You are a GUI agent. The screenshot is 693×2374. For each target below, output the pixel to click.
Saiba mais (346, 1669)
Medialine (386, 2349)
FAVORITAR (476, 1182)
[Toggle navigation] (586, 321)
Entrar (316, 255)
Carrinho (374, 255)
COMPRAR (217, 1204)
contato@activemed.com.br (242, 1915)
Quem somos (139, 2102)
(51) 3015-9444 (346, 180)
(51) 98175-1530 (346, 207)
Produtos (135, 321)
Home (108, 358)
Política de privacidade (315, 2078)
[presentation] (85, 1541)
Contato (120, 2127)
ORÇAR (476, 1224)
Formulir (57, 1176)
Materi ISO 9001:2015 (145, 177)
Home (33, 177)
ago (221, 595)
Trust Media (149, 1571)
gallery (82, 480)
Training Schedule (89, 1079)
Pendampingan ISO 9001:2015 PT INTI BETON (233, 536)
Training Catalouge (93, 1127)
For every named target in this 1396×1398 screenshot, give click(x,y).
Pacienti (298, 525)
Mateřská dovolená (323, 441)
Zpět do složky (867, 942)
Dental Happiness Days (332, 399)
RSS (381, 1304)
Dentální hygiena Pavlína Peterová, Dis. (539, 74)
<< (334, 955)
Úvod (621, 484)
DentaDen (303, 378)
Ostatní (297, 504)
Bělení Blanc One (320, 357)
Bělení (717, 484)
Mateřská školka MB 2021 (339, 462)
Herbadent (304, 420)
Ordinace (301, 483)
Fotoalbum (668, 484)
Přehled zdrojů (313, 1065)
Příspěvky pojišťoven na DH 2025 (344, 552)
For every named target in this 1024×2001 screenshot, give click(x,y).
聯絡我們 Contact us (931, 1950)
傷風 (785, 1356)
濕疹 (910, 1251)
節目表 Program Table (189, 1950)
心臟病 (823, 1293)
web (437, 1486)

===============

(Exercise objective) Using the entries shown above, reproduce verbatim the lines from the line bearing "Contato (120, 2127)" to the line bearing "Zpět do složky (867, 942)", inclusive.

(Reply)
Contato (120, 2127)
ORÇAR (476, 1224)
Formulir (57, 1176)
Materi ISO 9001:2015 (145, 177)
Home (33, 177)
ago (221, 595)
Trust Media (149, 1571)
gallery (82, 480)
Training Schedule (89, 1079)
Pendampingan ISO 9001:2015 PT INTI BETON (233, 536)
Training Catalouge (93, 1127)
For every named target in this 1396×1398 screenshot, give click(x,y).
Pacienti (298, 525)
Mateřská dovolená (323, 441)
Zpět do složky (867, 942)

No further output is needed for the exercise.